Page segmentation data
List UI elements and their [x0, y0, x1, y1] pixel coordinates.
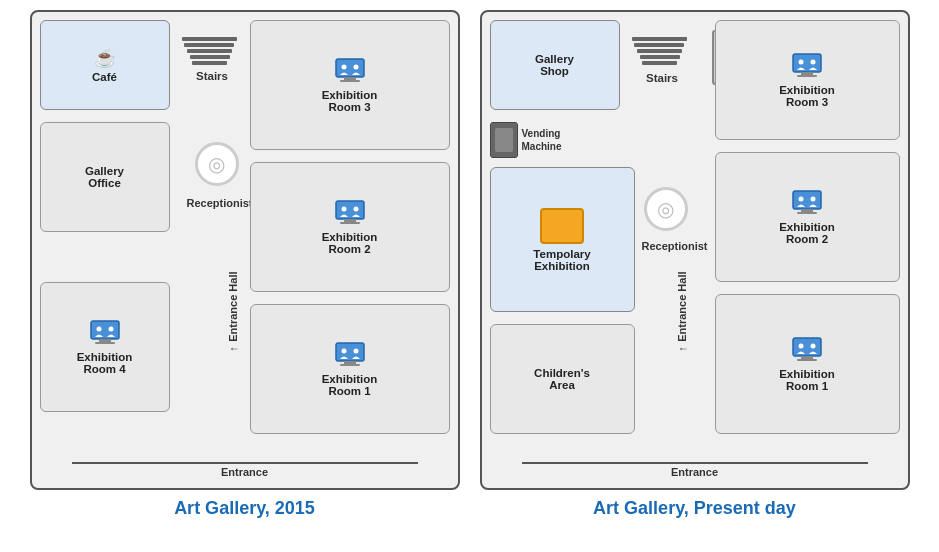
temp-exhibit-icon — [540, 208, 584, 244]
svg-point-27 — [811, 197, 816, 202]
receptionist-circle-present: ◎ — [644, 187, 688, 231]
entrance-hall-label-2015: Entrance Hall — [227, 272, 239, 342]
exhibition-room2-2015: ExhibitionRoom 2 — [250, 162, 450, 292]
svg-rect-18 — [344, 361, 356, 364]
map-2015-wrapper: ☕ Café GalleryOffice — [30, 10, 460, 519]
map-2015-title: Art Gallery, 2015 — [174, 498, 315, 519]
receptionist-circle-2015: ◎ — [195, 142, 239, 186]
monitor-icon-r1-2015 — [334, 341, 366, 369]
exhibition-room3-present: ExhibitionRoom 3 — [715, 20, 900, 140]
svg-rect-1 — [99, 339, 111, 342]
svg-point-26 — [799, 197, 804, 202]
temporary-exhibition-label: TempolaryExhibition — [533, 248, 590, 272]
svg-point-17 — [353, 349, 358, 354]
svg-point-7 — [353, 65, 358, 70]
floor-plan-2015: ☕ Café GalleryOffice — [30, 10, 460, 490]
entrance-hall-arrow-present: ↑ — [676, 346, 688, 352]
monitor-icon-r2-2015 — [334, 199, 366, 227]
monitor-icon-r3-2015 — [334, 57, 366, 85]
floor-plan-present: GalleryShop VendingMachine TempolaryExhi… — [480, 10, 910, 490]
monitor-icon-r2-present — [791, 189, 823, 217]
svg-rect-20 — [793, 54, 821, 72]
vending-machine-icon — [490, 122, 518, 158]
svg-rect-28 — [801, 209, 813, 212]
svg-point-3 — [96, 327, 101, 332]
entrance-hall-present: ↑ Entrance Hall — [676, 272, 688, 472]
svg-rect-34 — [797, 359, 817, 361]
receptionist-face-2015: ◎ — [208, 152, 225, 176]
svg-rect-19 — [340, 364, 360, 366]
entrance-hall-label-present: Entrance Hall — [676, 272, 688, 342]
stairs-label-2015: Stairs — [180, 70, 245, 82]
gallery-office-room: GalleryOffice — [40, 122, 170, 232]
svg-point-16 — [341, 349, 346, 354]
exhibition-room4-label: ExhibitionRoom 4 — [77, 351, 133, 375]
map-present-title: Art Gallery, Present day — [593, 498, 796, 519]
svg-point-32 — [811, 344, 816, 349]
svg-point-22 — [811, 60, 816, 65]
svg-rect-33 — [801, 356, 813, 359]
childrens-area-room: Children'sArea — [490, 324, 635, 434]
monitor-icon-r3-present — [791, 52, 823, 80]
temporary-exhibition-room: TempolaryExhibition — [490, 167, 635, 312]
exhibition-room1-label-2015: ExhibitionRoom 1 — [322, 373, 378, 397]
cafe-room: ☕ Café — [40, 20, 170, 110]
map-present-wrapper: GalleryShop VendingMachine TempolaryExhi… — [480, 10, 910, 519]
entrance-label-present: Entrance — [671, 466, 718, 478]
stairs-graphic-2015 — [182, 37, 242, 65]
monitor-icon-r4 — [89, 319, 121, 347]
svg-rect-25 — [793, 191, 821, 209]
svg-rect-13 — [344, 219, 356, 222]
gallery-shop-label: GalleryShop — [535, 53, 574, 77]
exhibition-room2-label-2015: ExhibitionRoom 2 — [322, 231, 378, 255]
svg-point-12 — [353, 207, 358, 212]
svg-rect-2 — [95, 342, 115, 344]
gallery-office-label: GalleryOffice — [85, 165, 124, 189]
svg-point-31 — [799, 344, 804, 349]
vending-machine-label: VendingMachine — [522, 127, 562, 153]
receptionist-face-present: ◎ — [657, 197, 674, 221]
svg-rect-30 — [793, 338, 821, 356]
entrance-label-2015: Entrance — [221, 466, 268, 478]
entrance-line-present — [522, 462, 868, 464]
exhibition-room2-label-present: ExhibitionRoom 2 — [779, 221, 835, 245]
childrens-area-label: Children'sArea — [534, 367, 590, 391]
svg-rect-5 — [336, 59, 364, 77]
svg-point-21 — [799, 60, 804, 65]
maps-container: ☕ Café GalleryOffice — [30, 10, 910, 519]
receptionist-label-2015: Receptionist — [180, 197, 260, 209]
exhibition-room3-label-present: ExhibitionRoom 3 — [779, 84, 835, 108]
exhibition-room3-label-2015: ExhibitionRoom 3 — [322, 89, 378, 113]
entrance-hall-2015: ↑ Entrance Hall — [227, 272, 239, 472]
exhibition-room1-label-present: ExhibitionRoom 1 — [779, 368, 835, 392]
stairs-graphic-present — [632, 37, 692, 65]
svg-point-11 — [341, 207, 346, 212]
exhibition-room4: ExhibitionRoom 4 — [40, 282, 170, 412]
svg-point-6 — [341, 65, 346, 70]
svg-rect-29 — [797, 212, 817, 214]
cafe-label: Café — [92, 71, 117, 83]
vending-machine-area: VendingMachine — [490, 122, 562, 158]
entrance-line-2015 — [72, 462, 418, 464]
svg-rect-23 — [801, 72, 813, 75]
receptionist-label-present: Receptionist — [630, 240, 720, 252]
exhibition-room1-2015: ExhibitionRoom 1 — [250, 304, 450, 434]
monitor-icon-r1-present — [791, 336, 823, 364]
gallery-shop-room: GalleryShop — [490, 20, 620, 110]
cafe-icon: ☕ — [94, 47, 116, 69]
exhibition-room1-present: ExhibitionRoom 1 — [715, 294, 900, 434]
exhibition-room2-present: ExhibitionRoom 2 — [715, 152, 900, 282]
svg-rect-14 — [340, 222, 360, 224]
entrance-area-2015: Entrance — [72, 462, 418, 478]
svg-rect-9 — [340, 80, 360, 82]
svg-point-4 — [108, 327, 113, 332]
entrance-area-present: Entrance — [522, 462, 868, 478]
entrance-hall-arrow-2015: ↑ — [227, 346, 239, 352]
svg-rect-15 — [336, 343, 364, 361]
svg-rect-8 — [344, 77, 356, 80]
stairs-label-present: Stairs — [630, 72, 695, 84]
svg-rect-0 — [91, 321, 119, 339]
svg-rect-24 — [797, 75, 817, 77]
exhibition-room3-2015: ExhibitionRoom 3 — [250, 20, 450, 150]
svg-rect-10 — [336, 201, 364, 219]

What you are asked to do >> Determine the number of lines in the records that include the string "monitor", and respond with that number only.

Solution to the problem >> 7